I think that’s really the value we’re trying to create here; getting data in a database is not hard, collecting data is not necessarily hard, it’s always my ability to ask the data questions and to get actionable stuff out, so there’s a lot that goes into that. But, you mentioned a word, “orchestrates.” Geoff, I want to talk a little bit about a topic we talked about earlier in the UNS, this idea of orchestration versus choreography. 

To me, orchestration would suggest that if I’m the conductor of an orchestra, I’m going to be that central point—that anything that occurs when it’s time for the violins to play, I’m going to bring the violins in or when it’s time for another part of the orchestra section, they need to do something different, I’m going to orchestrate that. It means that there’s the conductor who is involved in all aspects of what’s happening with an orchestra, versus choreography.

ORCHESTRATION VS. CHOREOGRAPHY

We think of this in terms of dance is, you know, the violins in this case are going to do something based on what, say, the cellos just did, but there’s really no method to ensure that that occurs. So when you talk about these concepts, you know, orchestration versus choreography, what does that mean within the context of the manufacturing data hub?

Geoff: Yeah, it’s a good question. What it means is two different approaches to how logic happens. It’s best demonstrated with an example. So if I go back to the car that I was talking about and, you know, this scenario of monitoring the engine temperature and I want to have a service, some code, some way that listens for the engine temperature going above some sort of limit and books my car into the mechanic, if that happens. Probably says something about how old my car is, now that I’m thinking about this. 

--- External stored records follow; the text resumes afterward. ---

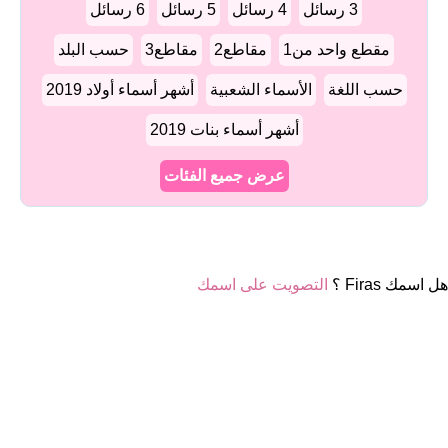
3 رسائل
4 رسائل
5 رسائل
6 رسائل
مقطع واحد من1
مقاطع2
مقاطع3
حسب البلد
حسب اللغة
الأسماء الشعبية
أشهر أسماء أولاد 2019
أشهر أسماء بنات 2019
عرض جميع الفئات
هل اسمك Firas ؟
التصويت على اسمك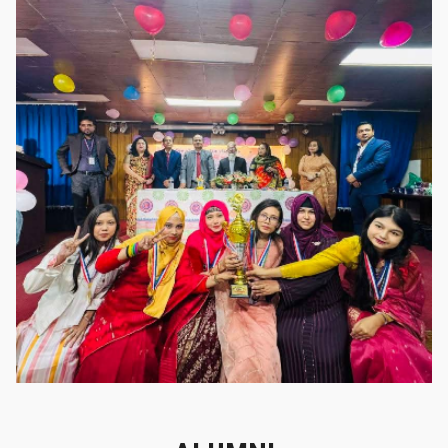
গৌরবের মুহূর্ত
গৌরবের মুহূর্ত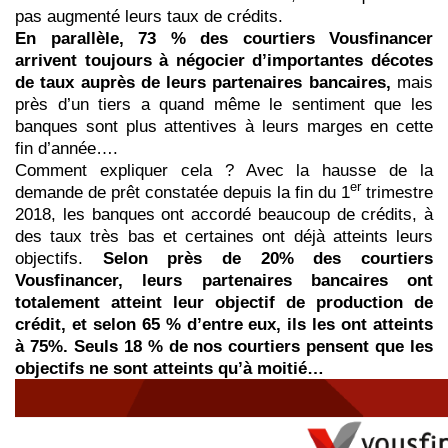
pas augmenté leurs taux de crédits.
En parallèle, 73 % des courtiers Vousfinancer
arrivent toujours à négocier d’importantes décotes
de taux auprès de leurs partenaires bancaires,
mais
près d’un tiers a quand même le sentiment que les
banques sont plus attentives à leurs marges en cette
fin d’année….
Comment expliquer cela ? Avec la hausse de la
er
demande de prêt constatée depuis la fin du 1
trimestre
2018, les banques ont accordé beaucoup de crédits, à
des taux très bas et certaines ont déjà atteints leurs
objectifs.
Selon près de 20% des courtiers
Vousfinancer, leurs partenaires bancaires ont
totalement atteint leur objectif de production de
crédit, et selon 65 % d’entre eux, ils les ont atteints
à 75%. Seuls 18 % de nos courtiers pensent que les
objectifs ne sont atteints qu’à moitié…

So if we think about that example, we’ve got telemetry, we’ve got some rules about, you know, temperature going above a set point, and we’ve got some function that’s, that’s, you know, doing something about it. In choreography, what that means is that all of that’s really in one service. So one bit of code is deciding what it’s going to listen to, what the rules are for what it should do about it, and then going and doing the thing. And maybe doing that thing is publishing some other event that some other service is going to be listening to, to do its thing. 

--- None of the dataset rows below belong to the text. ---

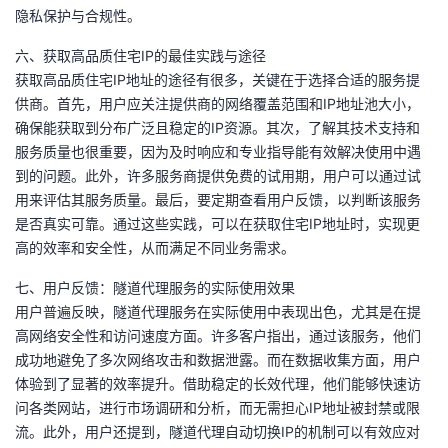
隐私保护与合规性。
六、获取高品质住宅IP的最佳实践与途径
获取高品质住宅IP地址的途径有很多，关键在于选择合适的服务提
供商。首先，用户应关注提供商的网络覆盖范围和IP地址池大小，
确保能获取到分布广泛且稳定的IP资源。其次，了解其技术支持和
服务质量也很重要，因为及时响应和专业指导能有效解决使用中遇
到的问题。此外，许多服务商提供免费的试用期，用户可以通过试
用来评估其服务质量。最后，要定期查看用户反馈，以判断该服务
是否真实可靠。通过这些实践，可以在获取住宅IP地址时，实现更
高的效率和安全性，从而满足不同业务需求。
七、用户反馈：隧道代理服务的实际使用效果
用户普遍反映，隧道代理服务在实际使用中表现出色，尤其是在提
高网络安全性和访问速度方面。许多客户指出，通过该服务，他们
成功地避免了多次网络攻击和数据泄露。而在数据收集方面，用户
体验到了显著的效率提升。借助稳定的长效代理，他们能够快速访
问各类网站，进行市场调研和分析，而无需担心IP地址被封禁或限
流。此外，用户还提到，隧道代理自动切换IP的机制可以有效应对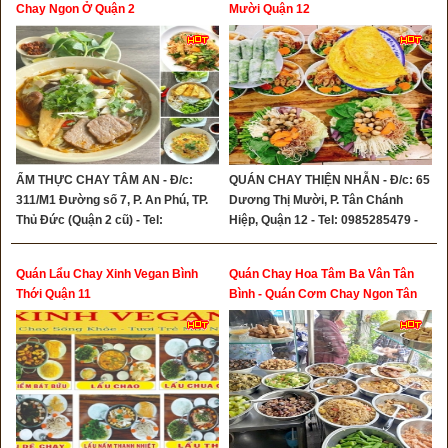
Chay Ngon Ở Quận 2
Mười Quận 12
ẨM THỰC CHAY TÂM AN - Đ/c:
QUÁN CHAY THIỆN NHẪN - Đ/c: 65
311/M1 Đường số 7, P. An Phú, TP.
Dương Thị Mười, P. Tân Chánh
Thủ Đức (Quận 2 cũ) - Tel:
Hiệp, Quận 12 - Tel: 0985285479 -
0708336801
0971342622
Quán Lẩu Chay Xinh Vegan Bình
Quán Chay Hoa Tâm Ba Vân Tân
Thới Quận 11
Bình - Quán Cơm Chay Ngon Tân
Bình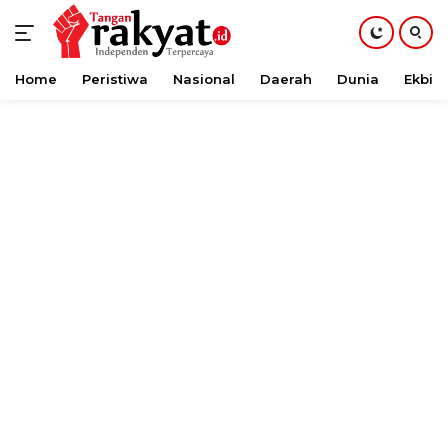
Home
Peristiwa
Nasional
Daerah
Dunia
Ekbis
Langsung
ke
konten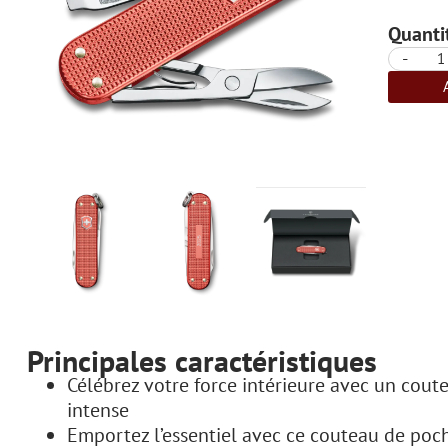
Quantit
-
Principales caractéristiques
Célébrez votre force intérieure avec un cout
intense
Emportez l’essentiel avec ce couteau de poch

So I might have two different bits of code, one, you know, listening to the temperature and detecting the alarm condition and publishing an alarm, and then I might have another bit of code that’s listening to the alarm and doing its thing of saying when that alarm happens, I need to book the car in for a service. But the logic of the subscription knows what I need to listen to sits with the code that’s taking the action—that’s choreography. 

Orchestration, which you said is the conductor up front, separates those two things out. The subscription, listening to the event is separate from taking the action. So, we publish an event, but there’s a central orchestrator that’s saying when this event occurs, that action should happen, but the action is not part of the logic that’s saying, you know, when this event occurs, that action should happen. Those rules are separate from taking the action. 

Now, why is that important? What difference does it make? Well, both approaches can get you a system that books your car in for a service when the engine gets too hot, but there’s very different impacts of the two. The choreography approach, where you’ve got two systems, they’re logically decoupled, they’ve kind of separate systems and they’re both listening to their own events, determining what they’re going to do, and then go and do it. 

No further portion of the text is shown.